Exercise brief
Once the line with "Ilmainen toimitus yli 50 €" is found, write it out along with each later line exactly, through the end of the entries, skipping every picture.

Records supplied
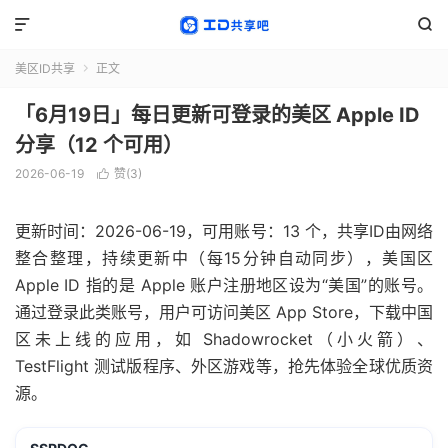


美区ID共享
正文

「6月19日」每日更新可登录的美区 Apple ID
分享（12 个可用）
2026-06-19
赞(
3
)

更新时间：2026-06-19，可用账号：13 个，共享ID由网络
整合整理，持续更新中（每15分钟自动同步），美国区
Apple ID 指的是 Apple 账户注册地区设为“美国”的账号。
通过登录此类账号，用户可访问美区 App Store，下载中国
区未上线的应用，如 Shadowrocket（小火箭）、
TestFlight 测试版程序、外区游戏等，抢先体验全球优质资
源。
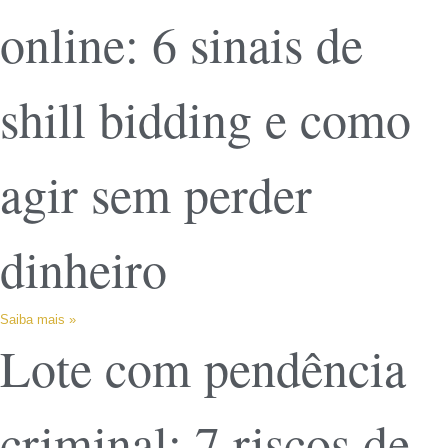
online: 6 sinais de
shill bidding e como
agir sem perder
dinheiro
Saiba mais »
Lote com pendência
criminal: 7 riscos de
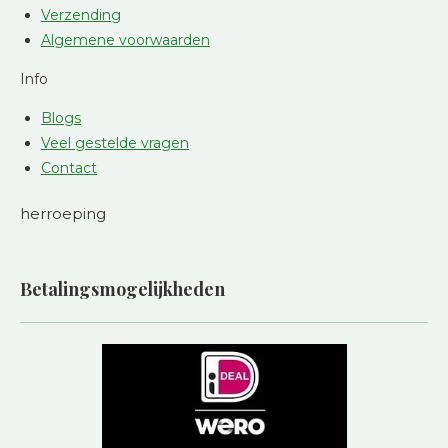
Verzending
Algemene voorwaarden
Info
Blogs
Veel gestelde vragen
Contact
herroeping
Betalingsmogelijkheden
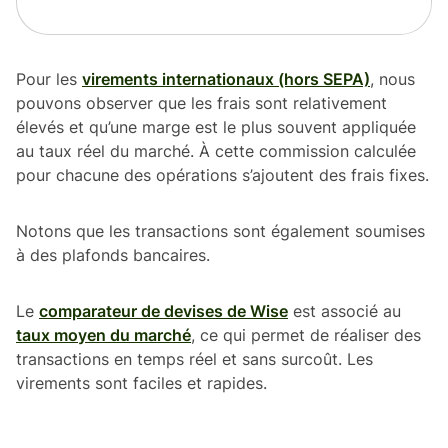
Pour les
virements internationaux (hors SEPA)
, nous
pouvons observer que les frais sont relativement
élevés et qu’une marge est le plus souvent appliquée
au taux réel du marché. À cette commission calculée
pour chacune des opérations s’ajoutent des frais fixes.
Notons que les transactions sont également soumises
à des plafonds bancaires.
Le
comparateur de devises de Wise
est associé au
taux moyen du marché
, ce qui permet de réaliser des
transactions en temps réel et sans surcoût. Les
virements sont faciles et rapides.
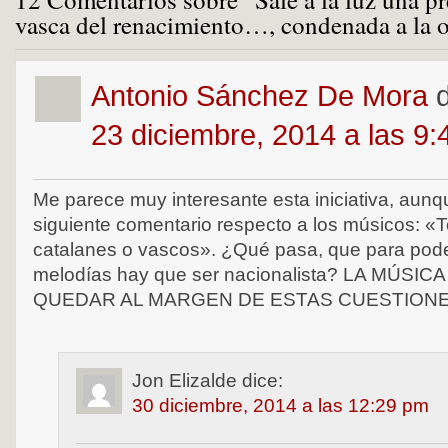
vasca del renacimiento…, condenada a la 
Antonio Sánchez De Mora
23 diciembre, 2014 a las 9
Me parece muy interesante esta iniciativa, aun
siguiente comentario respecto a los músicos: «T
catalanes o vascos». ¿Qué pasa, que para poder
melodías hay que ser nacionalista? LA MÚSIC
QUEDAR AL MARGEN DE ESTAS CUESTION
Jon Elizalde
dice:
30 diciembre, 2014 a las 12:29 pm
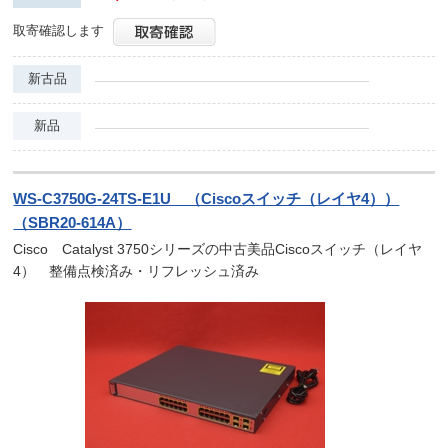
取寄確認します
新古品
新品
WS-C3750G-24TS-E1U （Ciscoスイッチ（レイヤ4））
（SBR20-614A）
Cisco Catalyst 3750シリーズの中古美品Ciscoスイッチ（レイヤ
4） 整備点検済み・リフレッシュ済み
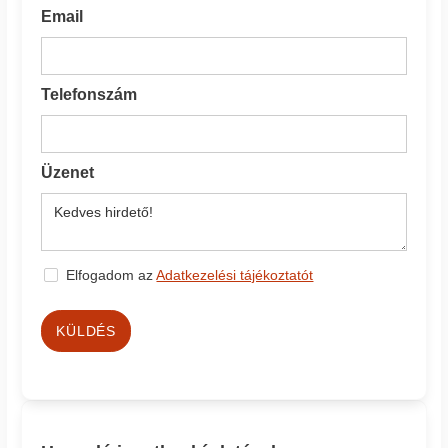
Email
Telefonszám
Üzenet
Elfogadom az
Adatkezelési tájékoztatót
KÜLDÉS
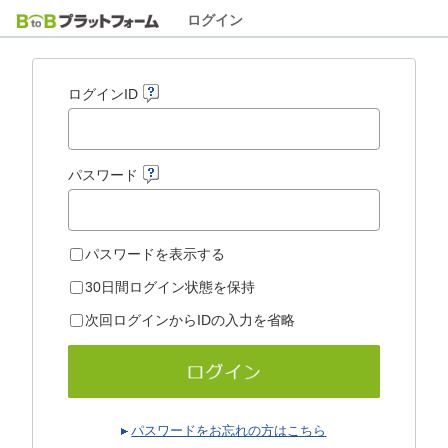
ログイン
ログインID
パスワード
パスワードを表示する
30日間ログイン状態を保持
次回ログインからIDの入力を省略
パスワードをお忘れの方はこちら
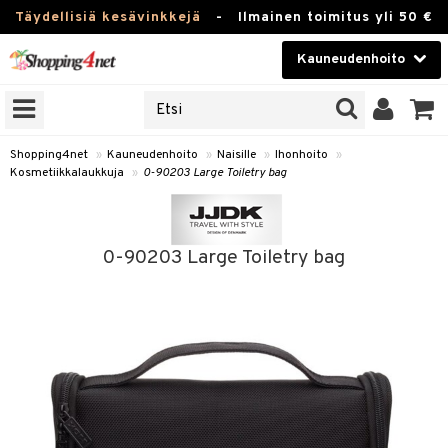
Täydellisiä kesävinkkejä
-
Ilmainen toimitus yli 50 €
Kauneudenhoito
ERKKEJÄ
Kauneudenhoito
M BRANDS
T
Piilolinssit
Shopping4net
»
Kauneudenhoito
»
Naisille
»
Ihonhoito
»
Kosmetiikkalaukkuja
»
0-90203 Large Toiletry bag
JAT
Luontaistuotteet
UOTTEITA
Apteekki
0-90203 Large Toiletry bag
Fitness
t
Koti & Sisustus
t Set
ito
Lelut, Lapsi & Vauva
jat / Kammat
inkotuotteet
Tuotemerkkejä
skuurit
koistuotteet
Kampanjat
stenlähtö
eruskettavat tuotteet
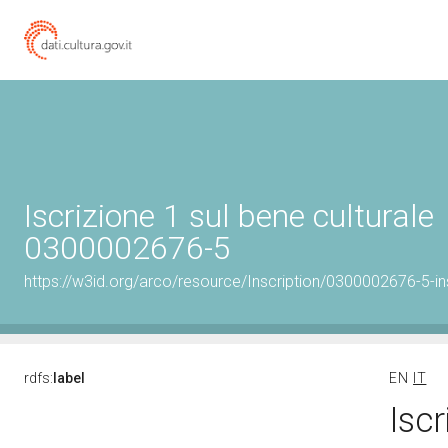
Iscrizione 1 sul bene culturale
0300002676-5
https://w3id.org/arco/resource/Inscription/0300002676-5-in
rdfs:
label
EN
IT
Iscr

Response to this exercise
Ilmainen toimitus yli 50 €
Kauneudenhoito
ERKKEJÄ
Kauneudenhoito
M BRANDS
T
Piilolinssit
Shopping4net
»
Kauneudenhoito
»
Naisille
»
Ihonhoito
»
Kosmetiikkalaukkuja
»
0-90203 Large Toiletry bag
JAT
Luontaistuotteet
UOTTEITA
Apteekki
0-90203 Large Toiletry bag
Fitness
t
Koti & Sisustus
t Set
ito
Lelut, Lapsi & Vauva
jat / Kammat
inkotuotteet
Tuotemerkkejä
skuurit
koistuotteet
Kampanjat
stenlähtö
eruskettavat tuotteet
Iscrizione 1 sul bene culturale
0300002676-5
https://w3id.org/arco/resource/Inscription/0300002676-5-in
rdfs:
label
EN
IT
Iscr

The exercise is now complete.